Приняв холодный душ, который отрезвил немного мое тело и душу, я принялся собираться в свет. Ничего необычного не стал на себя напяливать, так как моим образом все равно будут заниматься профессионалы, обычные джинсы и черная кожанка с бейсболкой – сойдет. Зачастую мое утро начинается с интенсивной пробежки, где я проветриваю все свои больные мысли и хоть немного прихожу в себя. Бег – мое лекарство, ну и поддержка физической формы. Обожаю с утра это дело. Но, учитывая события прошлых месяцев и мою реабилитацию, мне запретили и это. Конечно, я могу бегать и заниматься спортом, но не индивидуально, как раньше, а под пристальным присмотром секьюрити. Лучше жиром заплыву, нежели стану такое терпеть.
***
Как я и предполагал, все прошло ужасно. Не удивлюсь, если завтра Фрэнк мне сообщит, что мои рейтинги упали. Телеведущая, знойная блондинка с изумрудными глазами, медленно уничтожала меня и превращала в прах. Я чувствовал себя как на допросе, ей Богу. Хотя, это практически одно и то же.
“– Макс, а где малыш Кира, почему вы не пришли к нам вместе? Вы распались?
– Он сейчас временно в Москве… И не называйте его “малыш”.
– Ммм… тогда как его называть?
– По имени.
– А как ты его называешь, когда вы трахаетесь?”
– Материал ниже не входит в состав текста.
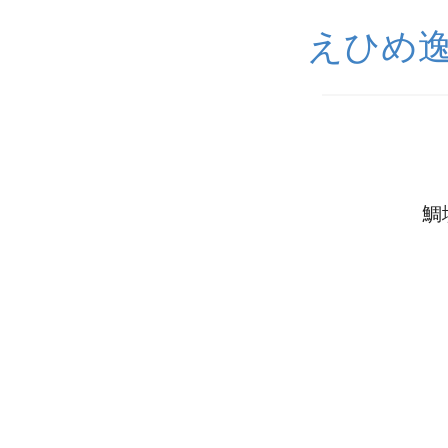
えひめ
鯛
Отмирающий мозг ведущей раздражал, и я откровенно злился. Каждые её вопрос сквозил надменностью и грубостью. Она смотрела на меня так, будто я ходячая сенсация. Я боялся только одного, что резко забуду, что она девушка, и врежу ей с ноги. Благо, это закончилось, и Лукас уже везет меня обратно в отель.
От Киры слишком долго не было новостей. Мне физически его не хватает, я столько глупостей натворил, он бы точно был бы мною недоволен. Как же больно терять его уже во второй раз. Естественно, это не сравнится с тем ужасным случаем, когда он лежал в коме, но это также больно и невыносимо сложно. Тогда я хоть был рядом, мог дотрагиваться до его волос и вдыхать их запах. Мог взять его за руку и ощутить пульс. Мне до дрожи в коленях не хватает этих мелких деталей. И пусть это идиотски сопливо, но я ничего не вижу плохого в том, что хочу иметь его рядом. Пусть называют как хотят наши отношения, пусть кричат во всё горло «инцест», мне плевать. Они даже не представляют всей глубины этой родственной привязанности. А теперь только пустая постель стерильного белого цвета осталась со мной. Кажется, это называется одиночество, когда выть хочется от боли внутри, но даже некому выслушать твой вой.
А по сути, я никому и не нужен. У Сани с Викой своя жизнь, они давно вместе, и у них все серьезно. Я желаю им только добра, они того заслуживают. Я совершенно выпадаю из их планов. А про Фрэнка даже и упоминать не стоит. Я его интересую только как умопомрачительный и успешный проект.